As someone who grew up playing video games, it's hard for me to see level with people who insist video games make people violent. I've played every type of violent game under the sun (Fighters, Shooters, Beat-'em-Ups, Hack n' Slash, whatever) and I've been to a shooting range a few times but I would never turn a gun on a living thing unless I absolutely had to defend myself. Maybe I'm more of a high-functioning gamer but for me it's always been very easy to understand the sanctity of life. I don't approve of any sort of violence unless absolutely necessary for self-defense. On the other hand I've met plenty of guys who didn't play video games much/at all and who are really quick to throw a punch and who talk about violence and killing like it isn't a big deal. ("If I ever see him again I'll fucking stab him,") etcetera etcetera.
Anyway, I'm no psychologist, but I think it's at least not so black-and-white as "Video games make people violent."
That's my two-cents on it.
 
(Newbie here putting her 2¢ in)

In the past, violent movies and video games have often been blamed for the actions of someone that has, at a later time, been found to be mentally unbalanced in some way. The Columbine shootings were, for a while, blamed on roleplaying games, ignoring the fact that both boys' parents were facilitating their antisocial behavior and they both suffering from one or more mental condition. Similarly, while the recent shooting event in Norway had some initial suggestions of links with video game violence, it was quickly discovered that the shooter was, to be brutally insensitive, a total whack-job.

It is not the video games, or the violent movies or the escapist pastimes of these people that cause them to perform their violent deeds, but perhaps these pastimes can be, instead, looked at as a marker for review?

"My friend is always quiet, but lately he's been playing that Grand Theft Auto game and he's texted me several times that he likes running over the businessmen in the game. I wonder if I should tell someone…"
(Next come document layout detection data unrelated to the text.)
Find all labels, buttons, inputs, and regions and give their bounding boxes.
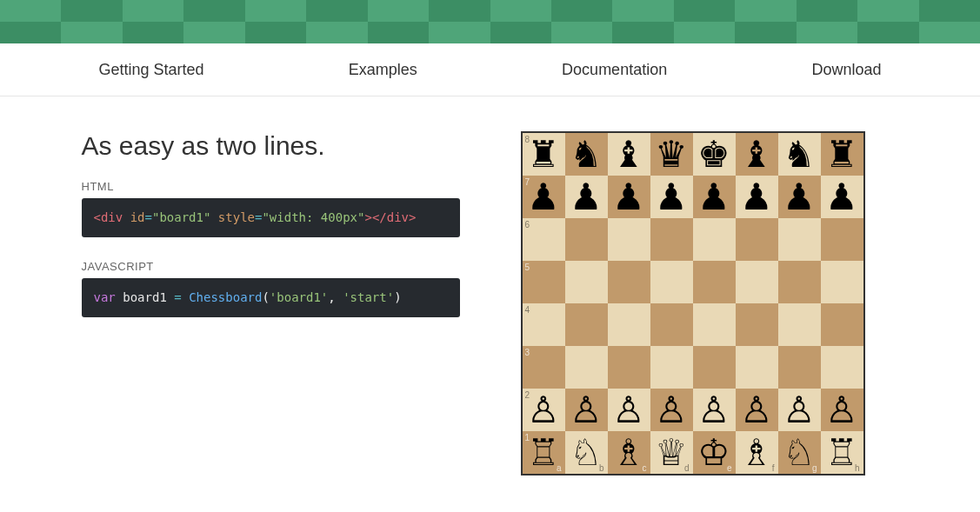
chess-piece-wR[interactable]: ♖ xyxy=(527,435,560,471)
board-square[interactable]: ♙ xyxy=(821,389,863,431)
board-square[interactable] xyxy=(650,303,693,346)
board-square[interactable] xyxy=(608,346,650,389)
board-square[interactable]: 5 xyxy=(523,261,565,303)
chessboard[interactable]: 8♜♞♝♛♚♝♞♜7♟♟♟♟♟♟♟♟65432♙♙♙♙♙♙♙♙1a♖b♘c♗d♕… xyxy=(521,131,865,475)
chess-piece-bN[interactable]: ♞ xyxy=(570,136,603,173)
board-square[interactable] xyxy=(778,218,821,261)
board-square[interactable] xyxy=(565,346,608,389)
board-square[interactable]: ♙ xyxy=(778,389,821,431)
chess-piece-wK[interactable]: ♔ xyxy=(697,435,730,471)
board-square[interactable]: 8♜ xyxy=(523,133,565,176)
board-square[interactable]: 4 xyxy=(523,303,565,346)
nav-getting-started[interactable]: Getting Started xyxy=(99,61,204,78)
chess-piece-wR[interactable]: ♖ xyxy=(825,435,858,471)
chess-piece-wQ[interactable]: ♕ xyxy=(655,435,688,471)
chess-piece-wP[interactable]: ♙ xyxy=(697,392,730,429)
board-square[interactable]: d♕ xyxy=(650,431,693,474)
board-square[interactable] xyxy=(736,346,778,389)
chess-piece-wB[interactable]: ♗ xyxy=(740,435,773,471)
board-square[interactable] xyxy=(650,218,693,261)
board-square[interactable] xyxy=(608,218,650,261)
chess-piece-wP[interactable]: ♙ xyxy=(655,392,688,429)
board-square[interactable] xyxy=(693,261,736,303)
board-square[interactable]: 7♟ xyxy=(523,176,565,218)
board-square[interactable] xyxy=(565,261,608,303)
board-square[interactable] xyxy=(736,218,778,261)
board-square[interactable]: g♘ xyxy=(778,431,821,474)
board-square[interactable]: ♟ xyxy=(693,176,736,218)
board-square[interactable] xyxy=(565,303,608,346)
board-square[interactable] xyxy=(821,261,863,303)
board-square[interactable] xyxy=(650,261,693,303)
chess-piece-bP[interactable]: ♟ xyxy=(612,179,645,216)
board-square[interactable] xyxy=(821,303,863,346)
board-square[interactable] xyxy=(821,346,863,389)
board-square[interactable]: ♟ xyxy=(565,176,608,218)
board-square[interactable]: h♖ xyxy=(821,431,863,474)
board-square[interactable]: ♝ xyxy=(736,133,778,176)
board-square[interactable]: ♚ xyxy=(693,133,736,176)
chess-piece-bP[interactable]: ♟ xyxy=(570,179,603,216)
chess-piece-bQ[interactable]: ♛ xyxy=(655,136,688,173)
board-square[interactable]: ♟ xyxy=(778,176,821,218)
chess-piece-bP[interactable]: ♟ xyxy=(825,179,858,216)
nav-documentation[interactable]: Documentation xyxy=(562,61,667,78)
board-square[interactable] xyxy=(736,261,778,303)
chess-piece-wP[interactable]: ♙ xyxy=(825,392,858,429)
chess-piece-bP[interactable]: ♟ xyxy=(697,179,730,216)
chess-piece-wP[interactable]: ♙ xyxy=(783,392,816,429)
chess-piece-bR[interactable]: ♜ xyxy=(527,136,560,173)
board-square[interactable] xyxy=(778,303,821,346)
board-square[interactable] xyxy=(693,303,736,346)
board-square[interactable]: 2♙ xyxy=(523,389,565,431)
board-square[interactable]: ♟ xyxy=(608,176,650,218)
chess-piece-bR[interactable]: ♜ xyxy=(825,136,858,173)
board-square[interactable]: 1a♖ xyxy=(523,431,565,474)
board-square[interactable]: ♙ xyxy=(693,389,736,431)
chess-piece-bP[interactable]: ♟ xyxy=(527,179,560,216)
chess-piece-wP[interactable]: ♙ xyxy=(612,392,645,429)
chess-piece-wP[interactable]: ♙ xyxy=(527,392,560,429)
chess-piece-bP[interactable]: ♟ xyxy=(783,179,816,216)
board-square[interactable] xyxy=(821,218,863,261)
board-square[interactable] xyxy=(565,218,608,261)
board-square[interactable] xyxy=(693,346,736,389)
board-square[interactable]: e♔ xyxy=(693,431,736,474)
board-square[interactable]: ♙ xyxy=(736,389,778,431)
board-square[interactable] xyxy=(736,303,778,346)
board-square[interactable]: ♙ xyxy=(565,389,608,431)
board-square[interactable]: ♟ xyxy=(650,176,693,218)
chess-piece-bP[interactable]: ♟ xyxy=(655,179,688,216)
board-square[interactable] xyxy=(778,346,821,389)
chess-piece-bB[interactable]: ♝ xyxy=(740,136,773,173)
board-square[interactable]: b♘ xyxy=(565,431,608,474)
board-square[interactable]: 6 xyxy=(523,218,565,261)
chess-piece-bN[interactable]: ♞ xyxy=(783,136,816,173)
board-square[interactable] xyxy=(778,261,821,303)
chess-piece-wN[interactable]: ♘ xyxy=(783,435,816,471)
board-square[interactable]: ♙ xyxy=(650,389,693,431)
board-square[interactable] xyxy=(693,218,736,261)
chess-piece-wP[interactable]: ♙ xyxy=(570,392,603,429)
board-square[interactable] xyxy=(650,346,693,389)
board-square[interactable] xyxy=(608,261,650,303)
board-square[interactable]: ♝ xyxy=(608,133,650,176)
chess-piece-bB[interactable]: ♝ xyxy=(612,136,645,173)
chess-piece-wP[interactable]: ♙ xyxy=(740,392,773,429)
chess-piece-bP[interactable]: ♟ xyxy=(740,179,773,216)
chess-piece-wN[interactable]: ♘ xyxy=(570,435,603,471)
board-square[interactable]: 3 xyxy=(523,346,565,389)
board-square[interactable]: f♗ xyxy=(736,431,778,474)
board-square[interactable]: c♗ xyxy=(608,431,650,474)
board-square[interactable]: ♜ xyxy=(821,133,863,176)
board-square[interactable]: ♛ xyxy=(650,133,693,176)
board-square[interactable]: ♟ xyxy=(736,176,778,218)
chess-piece-bK[interactable]: ♚ xyxy=(697,136,730,173)
nav-examples[interactable]: Examples xyxy=(349,61,417,78)
board-square[interactable]: ♙ xyxy=(608,389,650,431)
board-square[interactable]: ♞ xyxy=(778,133,821,176)
chess-piece-wB[interactable]: ♗ xyxy=(612,435,645,471)
board-square[interactable]: ♞ xyxy=(565,133,608,176)
nav-download[interactable]: Download xyxy=(811,61,881,78)
board-square[interactable]: ♟ xyxy=(821,176,863,218)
Well, duh, what do you think? Of course you tell someone! But who should you tell? Parents, certainly. If they don't listen, other family members. If they turn a blind eye, anyone else that will listen. A little paranoia is a good thing. Too much, however, will be counterproductive. You're looking for a peaceful, preventative intervention, not a SWAT team knocking down some poor shmuck's door at three in the morning…
 
Sapphic Addict said:
(Newbie here putting her 2¢ in)
While the recent shooting event in Norway had some initial suggestions of links with video game violence

No it didn't. As soon as there was news that an explosion had taken place in a government building it was assumed to be Islamic Terrorists by all broadcasters.
 
EnlightenedAneurysm said:
Sapphic Addict said:
(Newbie here putting her 2¢ in)
While the recent shooting event in Norway had some initial suggestions of links with video game violence

No it didn't. As soon as there was news that an explosion had taken place in a government building it was assumed to be Islamic Terrorists by all broadcasters.
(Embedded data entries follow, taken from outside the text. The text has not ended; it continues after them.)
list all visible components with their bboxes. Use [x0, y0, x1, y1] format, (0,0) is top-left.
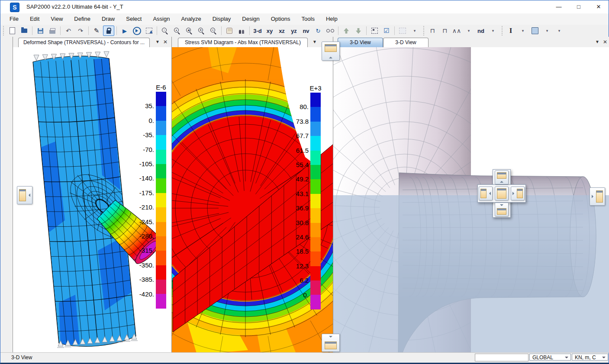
menu-design[interactable]: Design	[236, 13, 265, 25]
open-file-button[interactable]	[19, 26, 30, 36]
view-3d-button[interactable]: 3-d	[252, 26, 263, 36]
stress-svm-canvas[interactable]: E+380.73.867.761.555.449.243.136.930.824…	[172, 47, 333, 353]
run-analysis-button[interactable]: ▶	[119, 26, 130, 36]
menu-file[interactable]: File	[4, 13, 24, 25]
separator	[157, 26, 157, 35]
tab-3d-view-1[interactable]: 3-D View	[338, 38, 383, 47]
menu-view[interactable]: View	[45, 13, 68, 25]
set-display-options-button[interactable]: ☑	[381, 26, 392, 36]
dock-center-button[interactable]	[495, 187, 509, 200]
view-xy-button[interactable]: xy	[264, 26, 275, 36]
arrow-left-icon	[29, 193, 30, 197]
tab-deformed-shape[interactable]: Deformed Shape (TRANSVERSAL) - Contours …	[18, 38, 150, 47]
stress-tab-caret-icon[interactable]: ▼	[311, 38, 318, 46]
shrink-objects-button[interactable]	[236, 26, 247, 36]
show-assigns-more-button[interactable]: ▾	[409, 26, 420, 36]
view-xz-button[interactable]: xz	[276, 26, 287, 36]
frame-braced-button[interactable]: ⊓	[439, 26, 450, 36]
new-model-button[interactable]	[6, 26, 18, 36]
run-deformed-button[interactable]	[131, 26, 142, 36]
print-button[interactable]	[47, 26, 58, 36]
save-model-button[interactable]	[35, 26, 46, 36]
deformed-tab-close-icon[interactable]: ✕	[162, 38, 169, 46]
contour-color-block	[156, 193, 166, 207]
deformed-tab-caret-icon[interactable]: ▼	[154, 38, 161, 46]
perspective-toggle-button[interactable]	[325, 26, 336, 36]
view-nv-button[interactable]: nv	[300, 26, 312, 36]
template-nd-more-button[interactable]: ▾	[487, 26, 499, 36]
zoom-previous-button[interactable]: ◂	[184, 26, 195, 36]
minimize-button[interactable]: —	[549, 0, 569, 13]
show-undeformed-button[interactable]	[143, 26, 155, 36]
maximize-button[interactable]: □	[569, 0, 589, 13]
lock-model-button[interactable]	[103, 26, 114, 36]
scale-exponent: E-6	[151, 84, 171, 91]
move-up-in-list-button[interactable]	[341, 26, 352, 36]
menu-help[interactable]: Help	[320, 13, 343, 25]
template-nd-button[interactable]: nd	[475, 26, 487, 36]
split-top-pane-button[interactable]	[322, 42, 340, 61]
view-yz-button[interactable]: yz	[288, 26, 300, 36]
split-right-pane-button[interactable]	[590, 187, 605, 206]
scale-label: -210.	[122, 204, 154, 211]
move-down-in-list-button[interactable]	[353, 26, 364, 36]
frame-section-button[interactable]: I	[505, 26, 516, 36]
separator	[32, 26, 32, 35]
menu-tools[interactable]: Tools	[296, 13, 320, 25]
menu-select[interactable]: Select	[120, 13, 147, 25]
undo-button[interactable]: ↶	[63, 26, 74, 36]
contour-color-block	[310, 223, 321, 237]
dock-left-button[interactable]	[479, 187, 493, 200]
area-section-more-button[interactable]: ▾	[541, 26, 553, 36]
contour-color-block	[310, 194, 321, 208]
lock-model-icon	[106, 30, 111, 34]
split-left-pane-button[interactable]	[17, 186, 32, 204]
separator	[221, 26, 222, 35]
deformed-shape-canvas[interactable]: E-635.0.-35.-70.-105.-140.-175.-210.-245…	[13, 47, 171, 353]
frame-truss-more-button[interactable]: ▾	[463, 26, 474, 36]
view3d-canvas[interactable]	[333, 47, 609, 353]
units-select[interactable]: KN, m, C	[572, 354, 608, 361]
tab-3d-view-2[interactable]: 3-D View	[383, 38, 429, 47]
redo-button[interactable]: ↷	[75, 26, 86, 36]
menu-draw[interactable]: Draw	[96, 13, 120, 25]
menu-analyze[interactable]: Analyze	[175, 13, 206, 25]
dock-top-button[interactable]	[495, 171, 509, 184]
tab-stress-svm[interactable]: Stress SVM Diagram - Abs Max (TRANSVERSA…	[178, 38, 308, 47]
menu-display[interactable]: Display	[207, 13, 237, 25]
scale-label: 6.2	[277, 277, 309, 284]
frame-portal-button[interactable]: ⊓	[427, 26, 438, 36]
zoom-in-button[interactable]: +	[196, 26, 207, 36]
show-assigns-button[interactable]	[397, 26, 408, 36]
split-bottom-pane-button[interactable]	[322, 334, 340, 352]
dock-right-button[interactable]	[511, 187, 525, 200]
frame-truss-button[interactable]: ∧∧	[451, 26, 462, 36]
view3d-tab-close-icon[interactable]: ✕	[602, 38, 609, 46]
pan-button[interactable]	[224, 26, 235, 36]
scale-label: -280.	[122, 233, 154, 240]
draw-pen-button[interactable]: ✎	[91, 26, 102, 36]
dock-bottom-button[interactable]	[495, 203, 509, 216]
contour-color-block	[156, 236, 166, 251]
arrow-up-icon	[500, 181, 503, 183]
zoom-window-button[interactable]: ▫	[159, 26, 171, 36]
area-section-button[interactable]	[529, 26, 541, 36]
view3d-tab-caret-icon[interactable]: ▼	[594, 38, 601, 46]
menu-options[interactable]: Options	[265, 13, 296, 25]
menu-assign[interactable]: Assign	[147, 13, 175, 25]
select-window-button[interactable]	[369, 26, 380, 36]
more-tools-button[interactable]: ▾	[554, 26, 565, 36]
frame-section-more-button[interactable]: ▾	[517, 26, 528, 36]
separator	[366, 26, 367, 35]
zoom-restore-button[interactable]: •	[171, 26, 183, 36]
zoom-out-button[interactable]: −	[208, 26, 219, 36]
menu-edit[interactable]: Edit	[24, 13, 45, 25]
panel-stress-svm: Stress SVM Diagram - Abs Max (TRANSVERSA…	[171, 37, 333, 353]
rotate-3d-view-button[interactable]: ↻	[313, 26, 324, 36]
contour-color-block	[310, 93, 321, 107]
close-button[interactable]: ✕	[589, 0, 609, 13]
status-message-box	[475, 354, 528, 361]
coordinate-system-select[interactable]: GLOBAL	[529, 354, 571, 361]
menu-define[interactable]: Define	[68, 13, 96, 25]
contour-color-block	[156, 207, 166, 222]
I definitely heard Islamic Terrorists the day of, but I've also heard some video game speculation, in Sapph's defense. I think that there are certain elements that will report their pet cause as being causally connected to a tragic event all the time, no matter what. Some people who rail against video games will dig for (or make up, in some cases) a link between violent games and any attack. It's a different, more obscure sort of knee-jerk reaction that we saw when the entire global media was declaring the attacker(s) Islamic Fundamentalists.
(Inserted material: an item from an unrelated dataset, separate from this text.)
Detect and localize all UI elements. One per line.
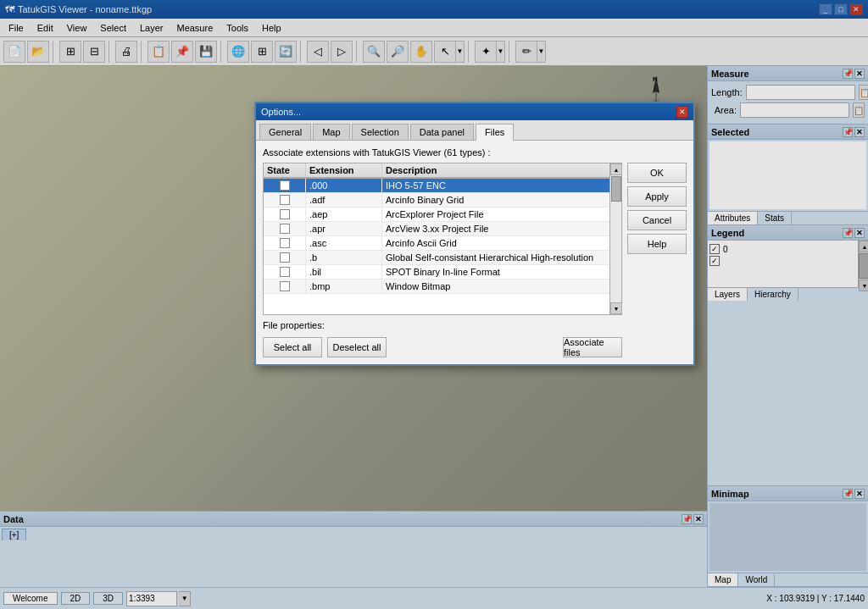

There was an episode of South Park about a campaign to end smoking which featured the anti-smoking organization repeatedly lying, fabricating, and doing harm in the name of ending smoking. I think the episode exaggerated the lengths to which these sort of myopic groups go to accomplish their goals, but probably not too much. There are people who believe that violent video games are a true scourge, so if a few well placed lies could convince the rest of the world to ban or heavily regulate them, there is some willingness to lie. (Or, more generously, to assume a connection and report it as fact.)

So that's why, I think, I heard video games mentioned in connection to the Norway incident.